** Input material follows **

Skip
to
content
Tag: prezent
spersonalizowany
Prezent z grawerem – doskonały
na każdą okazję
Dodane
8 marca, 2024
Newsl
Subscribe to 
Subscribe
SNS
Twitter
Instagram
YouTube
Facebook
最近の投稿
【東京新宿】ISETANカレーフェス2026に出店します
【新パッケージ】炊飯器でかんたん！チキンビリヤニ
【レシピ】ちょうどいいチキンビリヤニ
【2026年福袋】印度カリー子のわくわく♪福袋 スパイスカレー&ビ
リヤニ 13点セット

** End of Input material **
** Input material follows **

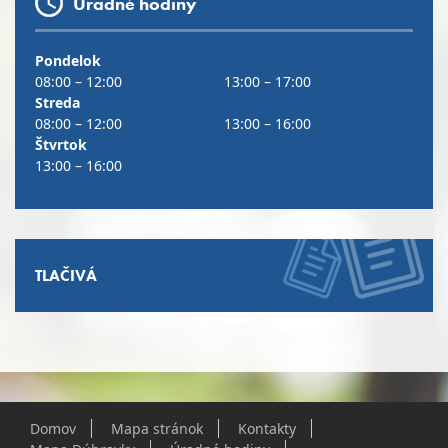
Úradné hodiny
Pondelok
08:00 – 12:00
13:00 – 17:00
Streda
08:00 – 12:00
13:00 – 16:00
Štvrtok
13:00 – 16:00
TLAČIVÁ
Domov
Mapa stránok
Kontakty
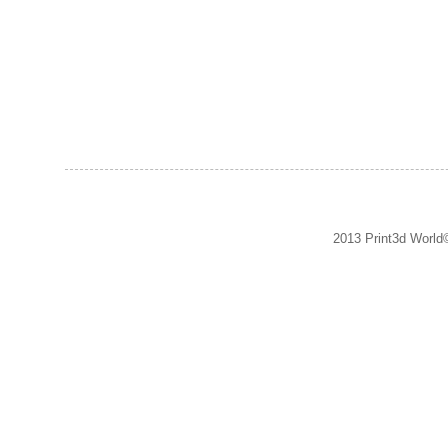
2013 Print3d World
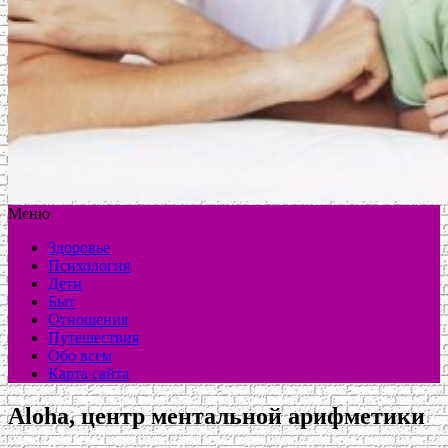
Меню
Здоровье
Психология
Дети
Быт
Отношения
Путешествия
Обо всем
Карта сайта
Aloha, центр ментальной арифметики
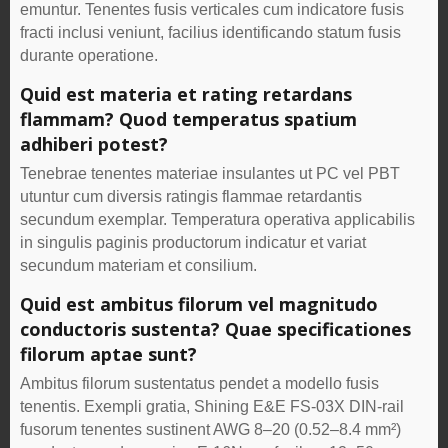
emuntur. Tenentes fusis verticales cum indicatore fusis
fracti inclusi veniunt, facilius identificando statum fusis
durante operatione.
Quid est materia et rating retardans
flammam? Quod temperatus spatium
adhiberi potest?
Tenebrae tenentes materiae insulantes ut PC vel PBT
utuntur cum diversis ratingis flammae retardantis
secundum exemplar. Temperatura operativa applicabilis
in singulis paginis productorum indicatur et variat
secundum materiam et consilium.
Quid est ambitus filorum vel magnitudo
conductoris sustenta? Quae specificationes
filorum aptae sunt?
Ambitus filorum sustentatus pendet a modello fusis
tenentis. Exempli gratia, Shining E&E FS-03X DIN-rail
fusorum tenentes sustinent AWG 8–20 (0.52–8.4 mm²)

** End of Input material **
** Input material follows **

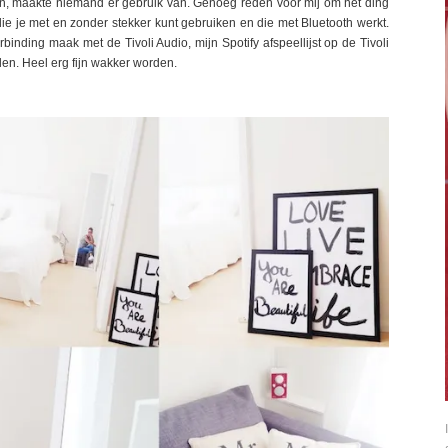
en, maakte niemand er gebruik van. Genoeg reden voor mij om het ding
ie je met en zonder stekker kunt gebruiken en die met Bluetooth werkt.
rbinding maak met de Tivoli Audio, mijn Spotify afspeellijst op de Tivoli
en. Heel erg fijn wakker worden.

** End of Input material **

» **About this task**:
From the records above, pull every line that carries the word "secundum".

» **Solved problem**:
secundum exemplar. Temperatura operativa applicabilis
secundum materiam et consilium.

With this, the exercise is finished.